## ASSIGNMENT
The task calls for each line of the records below in which the word "jours" appears.

- - - -

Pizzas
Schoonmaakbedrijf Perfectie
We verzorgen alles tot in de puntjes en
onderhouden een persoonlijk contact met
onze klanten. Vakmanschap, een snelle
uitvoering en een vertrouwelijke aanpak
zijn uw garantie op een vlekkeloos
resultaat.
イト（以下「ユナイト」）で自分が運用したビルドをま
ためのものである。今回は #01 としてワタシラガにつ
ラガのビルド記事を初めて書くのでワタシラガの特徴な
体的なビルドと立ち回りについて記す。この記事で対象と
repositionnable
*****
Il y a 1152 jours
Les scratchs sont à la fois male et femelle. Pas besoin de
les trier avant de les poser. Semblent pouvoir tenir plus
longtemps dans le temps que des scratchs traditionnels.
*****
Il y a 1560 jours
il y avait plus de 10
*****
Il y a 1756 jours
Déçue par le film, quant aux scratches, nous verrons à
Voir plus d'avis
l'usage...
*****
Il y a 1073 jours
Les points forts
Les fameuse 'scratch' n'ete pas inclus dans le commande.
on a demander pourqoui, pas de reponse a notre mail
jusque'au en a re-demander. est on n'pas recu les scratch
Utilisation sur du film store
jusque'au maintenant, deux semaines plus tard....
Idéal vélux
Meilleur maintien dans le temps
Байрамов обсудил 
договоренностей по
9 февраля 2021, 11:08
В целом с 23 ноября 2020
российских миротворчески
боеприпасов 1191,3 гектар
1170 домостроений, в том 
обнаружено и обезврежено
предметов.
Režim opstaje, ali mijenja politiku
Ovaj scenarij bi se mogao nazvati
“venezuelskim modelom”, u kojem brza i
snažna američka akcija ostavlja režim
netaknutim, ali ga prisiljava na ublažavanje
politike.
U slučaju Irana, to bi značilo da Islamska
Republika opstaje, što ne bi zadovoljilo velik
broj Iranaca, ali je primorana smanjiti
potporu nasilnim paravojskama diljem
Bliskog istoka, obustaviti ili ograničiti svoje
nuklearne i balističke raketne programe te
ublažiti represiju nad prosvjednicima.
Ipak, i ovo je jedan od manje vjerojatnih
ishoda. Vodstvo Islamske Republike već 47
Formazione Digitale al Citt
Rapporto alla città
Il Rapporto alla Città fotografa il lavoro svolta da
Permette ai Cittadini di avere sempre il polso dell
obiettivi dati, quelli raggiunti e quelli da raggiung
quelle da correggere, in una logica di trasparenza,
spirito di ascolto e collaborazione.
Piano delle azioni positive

- - - -

## RESPONSE AREA
Il y a 1152 jours
Il y a 1560 jours
Il y a 1756 jours
Il y a 1073 jours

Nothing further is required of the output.